The Chicago Tribune reports that mayoral control of Chicago's public schools has failed to improve student achievement:
Six years after Mayor Richard Daley launched a bold initiative to close down and remake failing schools, Renaissance 2010 has done little to improve the educational performance of the city's school system, according to a Tribune analysis of 2009 state test data.
Scores from the elementary schools created under Renaissance 2010 are nearly identical to the city average, and scores at the remade high schools are below the already abysmal city average, the analysis found.
The moribund test scores follow other less than enthusiastic findings about Renaissance 2010 -- that displaced students ended up mostly in other low-performing schools and that mass closings led to youth violence as rival gang members ended up in the same classrooms. Together, they suggest the initiative hasn't lived up to its promise by this, its target year.
The Tribune analysis confirms that mayoral control is not the educational panacea its proponents claim. It will take more to improve academic performance and accountability than a simple change in governance.
Nor has mayoral control in Chicago led to more fiscal accountability.
Tribune's inquiries into the board's spending habits fueled an expensive investigation that reveals Mayor Richard Daley's last two board presidents, Rufus Williams and Michael Scott have used taxpayer credit cards to charge thousands of dollars in meals, travel, gifts and artwork.
Documents obtained by the Tribune listed a $2,500 gift to Mayor Daley's Chicago 2016 Olympic bid committee, despite the mayor's repeated assurances that no public money was going toward financing the bid, and numerous meals at notable Chicago restaurants. Other expenditures included $6,000 in September 2008 with the vendor who supplies food and beverages at Soldier Field; a $650 limousine ride in August 2008; and a $640 tab in January 2009 at Table 52, an acclaimed restaurant on the city's Gold Coast.
These questionable credit card expenditures were in addition to the yearly spending allowance each man received — $19,200 for Williams and $36,000 for Scott in public money. Scott committed suicide while under investigation last year.
The disclosures about the board's spending come at a time when the Chicago district is cutting programs and laying off teachers and staff members. More than a thousand school employees are expected to be out of work by the end of the year, and millions of dollars in programs has been trimmed because of a shortage of money.
The president of the union representing Chicago's teachers, Marilyn Stewart, has also criticized Renaissance 2010:
The experiment of Renaissance 2010 has had more to do with privatization, prime real estate, Olympic dreams and money than it has about really addressing student needs."

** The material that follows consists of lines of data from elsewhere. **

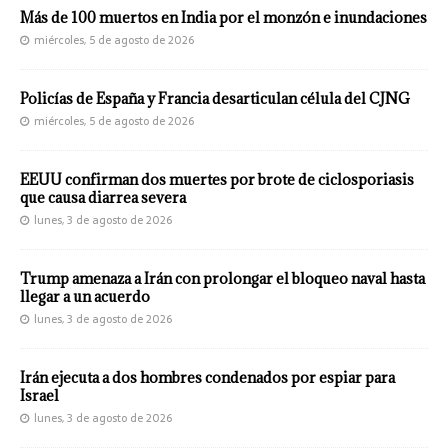
Más de 100 muertos en India por el monzón e inundaciones
miércoles, 5 de agosto de 2026
Policías de España y Francia desarticulan célula del CJNG
miércoles, 5 de agosto de 2026
EEUU confirman dos muertes por brote de ciclosporiasis
que causa diarrea severa
lunes, 3 de agosto de 2026
Trump amenaza a Irán con prolongar el bloqueo naval hasta
llegar a un acuerdo
lunes, 3 de agosto de 2026
Irán ejecuta a dos hombres condenados por espiar para
Israel
lunes, 3 de agosto de 2026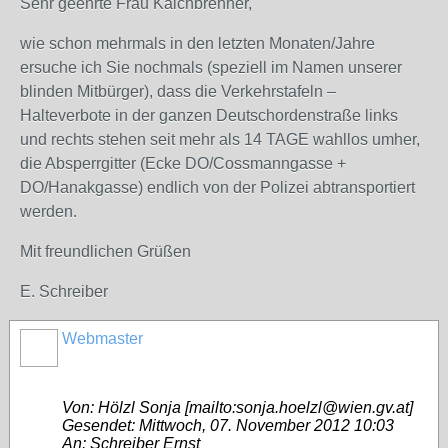
Sehr geehrte Frau Kalchbrenner,
wie schon mehrmals in den letzten Monaten/Jahre
ersuche ich Sie nochmals (speziell im Namen unserer
blinden Mitbürger), dass die Verkehrstafeln –
Halteverbote in der ganzen Deutschordenstraße links
und rechts stehen seit mehr als 14 TAGE wahllos umher,
die Absperrgitter (Ecke DO/Cossmanngasse +
DO/Hanakgasse) endlich von der Polizei abtransportiert
werden.
Mit freundlichen Grüßen
E. Schreiber
Webmaster
Von: Hölzl Sonja [mailto:sonja.hoelzl@wien.gv.at]
Gesendet: Mittwoch, 07. November 2012 10:03
An: Schreiber Ernst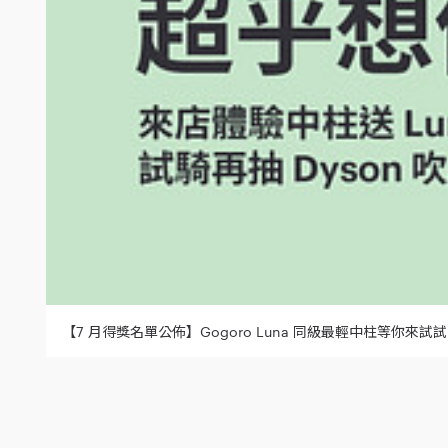
【7 月得獎名單公佈】Gogoro Luna 同級最輕中柱等你來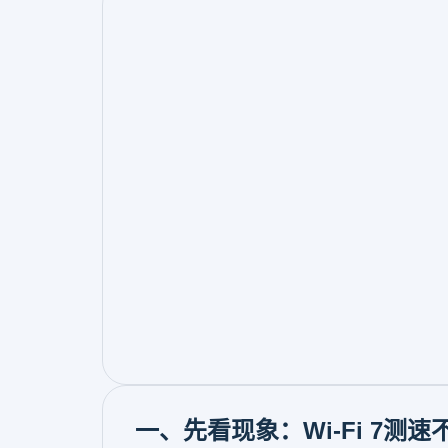
一、先看现象：Wi-Fi 7测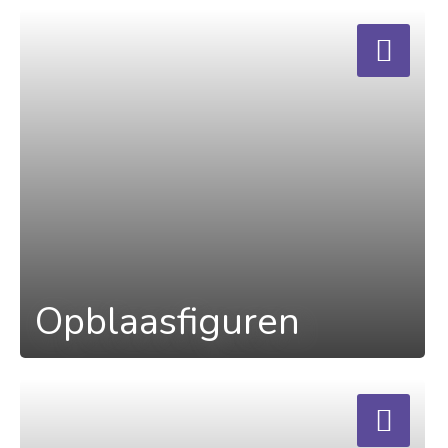
a
Opblaasfiguren
a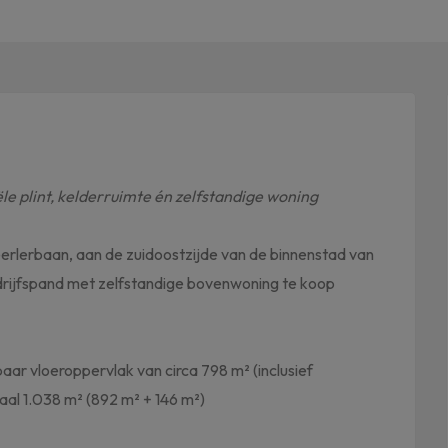
e plint, kelderruimte én zelfstandige woning
eerlerbaan, aan de zuidoostzijde van de binnenstad van
drijfspand met zelfstandige bovenwoning te koop
aar vloeroppervlak van circa 798 m² (inclusief
aal 1.038 m² (892 m² + 146 m²)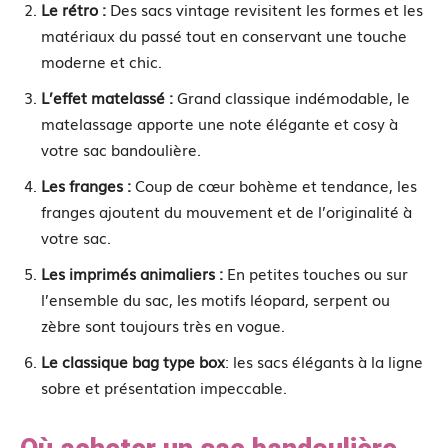
Le rétro :
Des sacs vintage revisitent les formes et les
matériaux du passé tout en conservant une touche
moderne et chic.
L’effet matelassé :
Grand classique indémodable, le
matelassage apporte une note élégante et cosy à
votre sac bandoulière.
Les franges :
Coup de cœur bohème et tendance, les
franges ajoutent du mouvement et de l’originalité à
votre sac.
Les imprimés animaliers :
En petites touches ou sur
l’ensemble du sac, les motifs léopard, serpent ou
zèbre sont toujours très en vogue.
Le classique bag type box
: les sacs élégants à la ligne
sobre et présentation impeccable.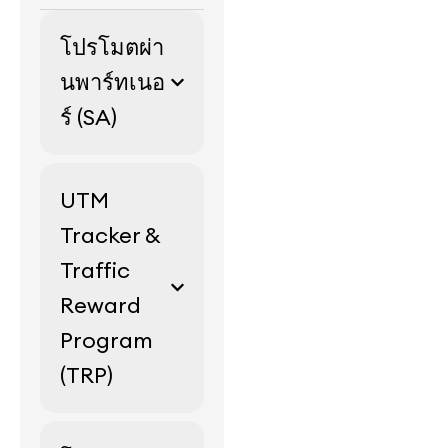
โปรโมตผ่า
นพาร์ทเนอ
ร์ (SA)
UTM
Tracker &
Traffic
Reward
Program
(TRP)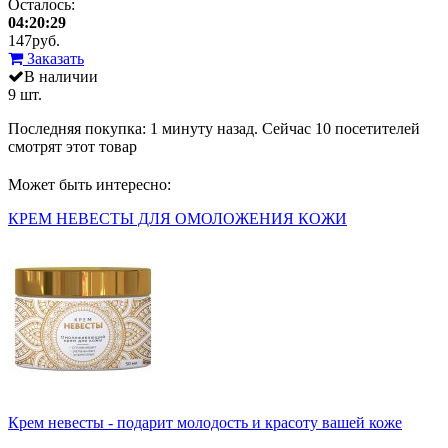
Осталось:
04:20:29
147
руб.
Заказать
В наличии
9 шт.
Последняя покупка:
1 минуту назад
. Сейчас
10
посетителей
смотрят
этот товар
Может быть интересно:
КРЕМ НЕВЕСТЫ ДЛЯ ОМОЛОЖЕНИЯ КОЖИ
Крем невесты - подарит молодость и красоту вашей коже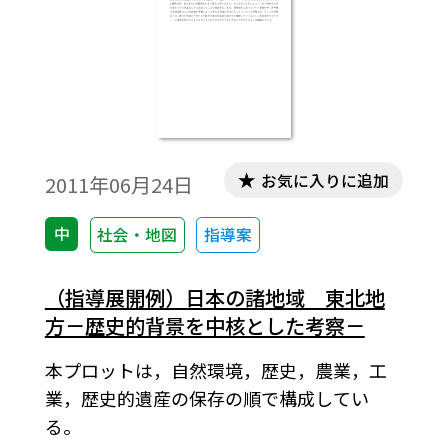
お気に入りに追加
2011年06月24日
中
社会・地図
指導案
（指導展開例）日本の諸地域 東北地
方－歴史的背景を中核とした考察－
本プロットは，自然環境，歴史，農業，工
業，歴史的遺産の保存の順で構成してい
る。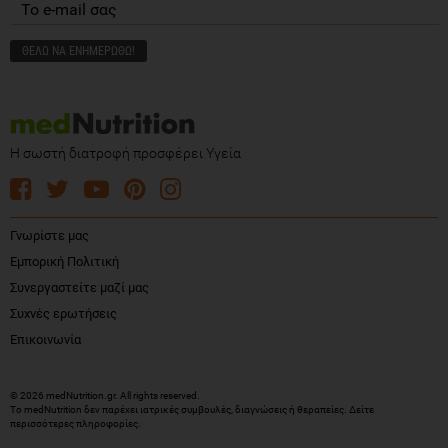
Η σωστή διατροφή προσφέρει Υγεία
Γνωρίστε μας
Εμπορική Πολιτική
Συνεργαστείτε μαζί μας
Συχνές ερωτήσεις
Επικοινωνία
© 2026 medNutrition.gr. All rights reserved.
Το medNutrition δεν παρέχει ιατρικές συμβουλές, διαγνώσεις ή θεραπείες.
Δείτε
περισσότερες πληροφορίες
.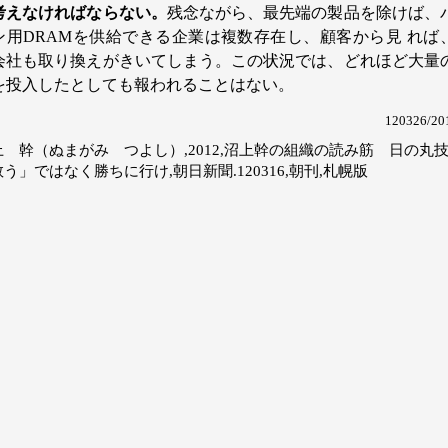
考えなければならない。
残念ながら、最先端の製品を除けば、
ン用DRAMを供給できる企業は複数存在し、顧客から見 れば
会社も取り換えがきいてしまう。この状況では、どれほど大量
を投入したとしても報われることはない。
120326/2
上 幹（ぬまがみ つよし）,2012,沼上幹の組織の読み筋 日の丸
う」ではなく勝ちに行け,朝日新聞.120316,朝刊,札幌版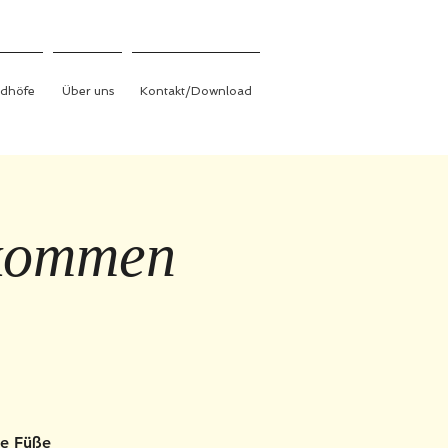
edhöfe
Über uns
Kontakt/Download
lkommen
ie Füße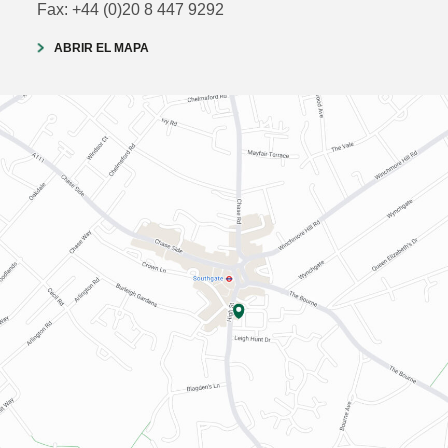
Fax: +44 (0)20 8 447 9292
ABRIR EL MAPA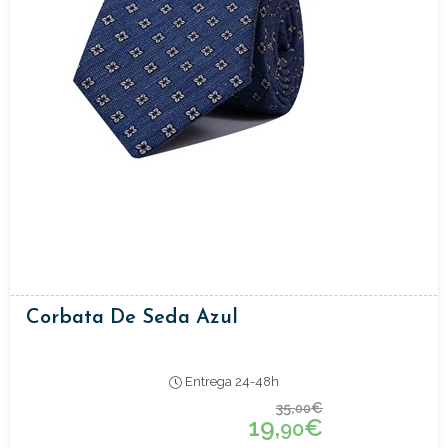
Corbata De Seda Azul
Entrega 24-48h
35,
€
00
19,
€
90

In September 2004, the Chicago Teachers Union (CTU) published an analysis of Renaissance 2010 outlining the potential impact on CPS students and educators. The union raised concerns about a top-down model with no proven data for success. The report exposed the failure of 10 of 14 charter schools enrolling 87 percent of charter students that failed to make adequate yearly progress as required by No Child Left Behind. Our (CTU) calls for accountability, and those from other concerned citizens, were dismissed in the rush to the largely empty promise of Ren 2010.
Education is hard work. And it is especially challenging in impoverished communities. In Chicago mayoral control has not improved student achievement or improved accountability, the alleged goals of Milwaukee's mayoral takeover proposal.
Education is hard work. And it is especially challenging in impoverished communities with significant numbers of costly special education students. The key to providing a quality education and improving academic achievement lies in empowering teachers and other front-line educators, the trained personnel who work directly with children and their families
Unfortunately, the Journal Sentinel editorial board and some mayoral control advocates have begun scapegoating Milwaukee's teachers, suggesting that the growth in their benefits as a percentage of total compensation illustrates the elected school board's inability to govern. Nothing could be further than the truth. This relatively meaningless statistic is simply a reflection of health care costs rising at three times the rate of inflation, something neither a mayor, the teachers or a school board control.
The elements of a successful urban school strategy are known. They include early childhood education, parental involvement, small class sizes, strong, collaborative school leadership, professional development of faculty and staff, equitable funding (fixing Wisconsin's flawed state funding formula), wrap around supportive services and expanding Science Technology and Math Education (STEM) among other things. It requires providing teachers, parents and students with the resources they need to succeed in stable, well equipped class rooms and labs.
These reforms require mayoral support, but, as Chicago demonstrates, not mayoral control.